The invention provides a Biterm topic model (BTM) sampling acceleration method. The method includes: establishing an alias table for each term, and selecting one Biterm topic model; sampling one new topic for the Biterm from a corpus proposal and calculating probability of acceptance; judging whether the probability of acceptance is greater than r or not, if yes, updating the Biterm, or otherwise, performing no updating; sampling another new topic for the Biterm topic model from a word proposal and calculating probability of acceptance; judging whether the probability of acceptance is greater than r or not, if yes, updating the Biterm topic model, or otherwise, performing no updating.
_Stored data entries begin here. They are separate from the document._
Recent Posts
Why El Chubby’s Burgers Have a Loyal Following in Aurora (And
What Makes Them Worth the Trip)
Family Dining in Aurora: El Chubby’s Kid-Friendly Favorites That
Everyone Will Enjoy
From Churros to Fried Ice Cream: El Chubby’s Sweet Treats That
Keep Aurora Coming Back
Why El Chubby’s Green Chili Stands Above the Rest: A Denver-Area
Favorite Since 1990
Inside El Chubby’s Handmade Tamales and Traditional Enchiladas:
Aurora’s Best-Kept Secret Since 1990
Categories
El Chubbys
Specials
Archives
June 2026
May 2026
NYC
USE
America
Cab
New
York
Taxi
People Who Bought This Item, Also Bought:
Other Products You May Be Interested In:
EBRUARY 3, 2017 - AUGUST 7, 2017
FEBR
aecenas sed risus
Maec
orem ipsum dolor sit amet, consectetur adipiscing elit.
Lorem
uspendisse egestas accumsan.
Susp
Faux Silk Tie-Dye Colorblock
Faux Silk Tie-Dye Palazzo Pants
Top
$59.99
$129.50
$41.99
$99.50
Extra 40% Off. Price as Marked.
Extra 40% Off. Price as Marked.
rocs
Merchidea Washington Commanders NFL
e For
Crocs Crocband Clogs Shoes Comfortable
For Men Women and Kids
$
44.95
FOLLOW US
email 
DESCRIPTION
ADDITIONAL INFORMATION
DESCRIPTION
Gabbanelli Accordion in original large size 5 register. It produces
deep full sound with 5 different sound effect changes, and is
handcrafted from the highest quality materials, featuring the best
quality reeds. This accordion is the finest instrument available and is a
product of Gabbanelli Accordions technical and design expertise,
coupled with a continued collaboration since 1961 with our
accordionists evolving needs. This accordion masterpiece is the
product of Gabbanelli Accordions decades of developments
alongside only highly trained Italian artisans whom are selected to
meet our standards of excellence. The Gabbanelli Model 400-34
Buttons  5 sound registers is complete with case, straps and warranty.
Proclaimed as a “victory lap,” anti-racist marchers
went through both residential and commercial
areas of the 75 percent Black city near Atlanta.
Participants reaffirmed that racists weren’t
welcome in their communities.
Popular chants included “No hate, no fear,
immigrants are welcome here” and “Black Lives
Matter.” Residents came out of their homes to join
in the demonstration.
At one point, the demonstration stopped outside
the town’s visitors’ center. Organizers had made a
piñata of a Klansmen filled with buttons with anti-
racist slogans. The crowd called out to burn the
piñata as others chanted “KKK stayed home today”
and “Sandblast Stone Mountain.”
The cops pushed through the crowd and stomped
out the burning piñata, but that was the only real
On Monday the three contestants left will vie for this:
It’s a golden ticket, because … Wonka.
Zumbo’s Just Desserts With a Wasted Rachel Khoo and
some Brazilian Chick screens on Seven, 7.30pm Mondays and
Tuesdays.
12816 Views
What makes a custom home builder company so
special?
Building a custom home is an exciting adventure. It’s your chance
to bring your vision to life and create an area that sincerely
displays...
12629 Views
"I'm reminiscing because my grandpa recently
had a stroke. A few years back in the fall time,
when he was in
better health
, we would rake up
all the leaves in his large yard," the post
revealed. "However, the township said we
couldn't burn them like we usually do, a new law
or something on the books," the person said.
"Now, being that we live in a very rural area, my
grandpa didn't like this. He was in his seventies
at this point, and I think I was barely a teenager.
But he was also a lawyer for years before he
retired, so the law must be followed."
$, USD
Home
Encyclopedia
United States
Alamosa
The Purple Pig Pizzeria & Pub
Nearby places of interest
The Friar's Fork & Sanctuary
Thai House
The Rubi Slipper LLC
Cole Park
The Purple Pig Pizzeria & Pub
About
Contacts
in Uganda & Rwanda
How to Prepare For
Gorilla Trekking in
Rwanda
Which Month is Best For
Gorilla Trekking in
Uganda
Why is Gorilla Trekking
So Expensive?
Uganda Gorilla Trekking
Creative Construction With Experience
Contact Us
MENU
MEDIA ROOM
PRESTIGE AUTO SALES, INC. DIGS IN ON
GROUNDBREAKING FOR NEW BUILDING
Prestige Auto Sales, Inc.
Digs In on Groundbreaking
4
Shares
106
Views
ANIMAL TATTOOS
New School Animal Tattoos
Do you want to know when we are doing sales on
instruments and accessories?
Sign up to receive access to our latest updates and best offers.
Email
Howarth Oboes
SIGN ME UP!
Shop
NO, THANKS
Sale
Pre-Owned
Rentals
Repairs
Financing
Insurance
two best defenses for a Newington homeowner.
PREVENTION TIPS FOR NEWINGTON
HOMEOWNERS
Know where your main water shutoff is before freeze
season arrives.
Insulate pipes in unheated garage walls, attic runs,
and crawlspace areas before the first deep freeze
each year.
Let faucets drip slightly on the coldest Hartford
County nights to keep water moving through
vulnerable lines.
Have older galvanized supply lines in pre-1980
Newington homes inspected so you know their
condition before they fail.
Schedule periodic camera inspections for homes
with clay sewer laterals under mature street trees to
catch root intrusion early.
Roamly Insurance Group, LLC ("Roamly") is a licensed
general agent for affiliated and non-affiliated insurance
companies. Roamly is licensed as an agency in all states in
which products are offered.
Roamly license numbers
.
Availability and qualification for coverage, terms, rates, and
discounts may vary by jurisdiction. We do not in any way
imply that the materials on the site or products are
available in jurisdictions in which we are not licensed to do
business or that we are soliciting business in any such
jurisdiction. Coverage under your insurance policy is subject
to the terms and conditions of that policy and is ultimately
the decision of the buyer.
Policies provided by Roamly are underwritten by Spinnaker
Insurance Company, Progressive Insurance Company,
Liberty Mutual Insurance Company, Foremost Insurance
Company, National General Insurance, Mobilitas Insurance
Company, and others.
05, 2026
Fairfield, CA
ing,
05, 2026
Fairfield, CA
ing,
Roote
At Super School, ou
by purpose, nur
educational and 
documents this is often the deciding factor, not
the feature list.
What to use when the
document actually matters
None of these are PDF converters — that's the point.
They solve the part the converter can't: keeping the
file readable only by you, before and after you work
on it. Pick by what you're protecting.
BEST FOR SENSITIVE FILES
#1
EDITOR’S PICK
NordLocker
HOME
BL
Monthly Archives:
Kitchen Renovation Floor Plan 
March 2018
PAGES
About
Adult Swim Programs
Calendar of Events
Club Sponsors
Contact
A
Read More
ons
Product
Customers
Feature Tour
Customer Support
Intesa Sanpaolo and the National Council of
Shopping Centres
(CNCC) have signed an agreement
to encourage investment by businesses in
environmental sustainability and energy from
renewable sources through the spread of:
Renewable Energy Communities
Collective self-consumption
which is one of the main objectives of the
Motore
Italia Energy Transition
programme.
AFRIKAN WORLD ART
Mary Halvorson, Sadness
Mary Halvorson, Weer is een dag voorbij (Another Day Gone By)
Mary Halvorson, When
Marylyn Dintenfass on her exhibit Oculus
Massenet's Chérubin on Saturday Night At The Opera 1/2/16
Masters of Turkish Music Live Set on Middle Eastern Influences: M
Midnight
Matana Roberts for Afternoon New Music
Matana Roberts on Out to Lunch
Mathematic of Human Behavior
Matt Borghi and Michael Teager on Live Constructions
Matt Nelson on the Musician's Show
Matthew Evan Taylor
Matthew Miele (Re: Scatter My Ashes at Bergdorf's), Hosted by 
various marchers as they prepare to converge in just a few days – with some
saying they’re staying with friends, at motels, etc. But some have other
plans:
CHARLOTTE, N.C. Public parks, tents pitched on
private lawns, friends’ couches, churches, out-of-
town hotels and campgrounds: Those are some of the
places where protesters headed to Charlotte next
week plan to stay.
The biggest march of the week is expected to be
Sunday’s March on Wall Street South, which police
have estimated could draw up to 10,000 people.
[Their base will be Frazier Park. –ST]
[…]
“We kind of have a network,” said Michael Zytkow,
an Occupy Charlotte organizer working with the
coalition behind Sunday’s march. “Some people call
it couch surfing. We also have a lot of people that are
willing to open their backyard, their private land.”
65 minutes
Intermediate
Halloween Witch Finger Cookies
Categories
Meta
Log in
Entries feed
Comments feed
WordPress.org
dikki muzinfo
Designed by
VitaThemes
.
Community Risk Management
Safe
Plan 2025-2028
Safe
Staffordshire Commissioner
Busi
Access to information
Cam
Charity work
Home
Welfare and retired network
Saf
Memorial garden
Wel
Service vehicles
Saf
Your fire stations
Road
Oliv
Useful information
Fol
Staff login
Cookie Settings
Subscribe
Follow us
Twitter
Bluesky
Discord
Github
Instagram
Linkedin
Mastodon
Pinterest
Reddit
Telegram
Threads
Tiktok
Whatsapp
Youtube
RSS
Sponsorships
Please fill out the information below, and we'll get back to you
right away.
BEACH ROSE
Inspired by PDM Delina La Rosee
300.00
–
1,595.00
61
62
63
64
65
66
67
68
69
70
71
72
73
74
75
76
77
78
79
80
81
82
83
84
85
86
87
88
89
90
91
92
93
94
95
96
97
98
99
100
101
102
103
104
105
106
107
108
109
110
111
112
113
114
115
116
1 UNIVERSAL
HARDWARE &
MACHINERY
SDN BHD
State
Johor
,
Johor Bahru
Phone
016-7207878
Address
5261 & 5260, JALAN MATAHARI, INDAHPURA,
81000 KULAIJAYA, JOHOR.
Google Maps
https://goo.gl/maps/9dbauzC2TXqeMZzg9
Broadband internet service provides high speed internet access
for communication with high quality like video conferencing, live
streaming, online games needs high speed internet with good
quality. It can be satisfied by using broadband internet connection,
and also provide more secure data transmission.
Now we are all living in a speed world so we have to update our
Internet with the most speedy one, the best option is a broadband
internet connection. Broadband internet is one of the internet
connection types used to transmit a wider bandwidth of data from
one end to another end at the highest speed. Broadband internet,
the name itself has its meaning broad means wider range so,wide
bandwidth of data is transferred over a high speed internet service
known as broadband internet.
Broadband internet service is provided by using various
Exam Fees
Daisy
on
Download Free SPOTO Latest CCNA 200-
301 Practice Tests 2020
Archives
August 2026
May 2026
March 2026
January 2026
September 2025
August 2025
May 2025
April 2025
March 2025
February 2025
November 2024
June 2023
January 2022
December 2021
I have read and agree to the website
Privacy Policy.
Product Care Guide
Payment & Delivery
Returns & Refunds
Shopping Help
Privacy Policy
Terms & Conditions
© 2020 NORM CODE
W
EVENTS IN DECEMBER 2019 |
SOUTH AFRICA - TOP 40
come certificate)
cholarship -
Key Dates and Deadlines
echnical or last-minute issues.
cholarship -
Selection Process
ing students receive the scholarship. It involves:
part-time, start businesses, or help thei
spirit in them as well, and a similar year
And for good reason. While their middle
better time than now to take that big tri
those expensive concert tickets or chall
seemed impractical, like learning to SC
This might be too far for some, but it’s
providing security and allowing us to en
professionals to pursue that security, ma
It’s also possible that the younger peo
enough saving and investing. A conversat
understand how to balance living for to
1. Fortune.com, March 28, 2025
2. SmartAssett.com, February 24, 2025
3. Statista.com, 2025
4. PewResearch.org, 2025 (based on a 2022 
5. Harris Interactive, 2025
With the method, complexity of sampling time of BTM can be optimized, convergence rate of the BTM can be greatly increased, quality of final topic clustering is unaffected, time for essay topic mining can be optimized, and meanwhile, time for text topic mining can be optimized as well.

Description

technical field [0001] The invention relates to the technical field of software engineering based on component objects of computer programs, in particular to a sampling acceleration method of a Biterm topic model. Background technique [0002] With the popularity of social networks, such as Weibo and Twitter, topic mining of short texts is becoming more and more important. Biterm topic model (BTM) is a topic model, such as figure 1 As shown in (a), it is different from traditional topic models, such as LDA (Latent Dirichlet Allocation, document topic generation model), such as figure 1 (b) shown. BTM is suitable for both short texts and long texts, while traditional topic models are severely affected by the sparseness of short text feature items, so they are generally only suitable for long texts, but many researchers use these traditional topic models for short texts, The main methods adopted are to use external knowledge to enrich short texts, or to aggregate short text...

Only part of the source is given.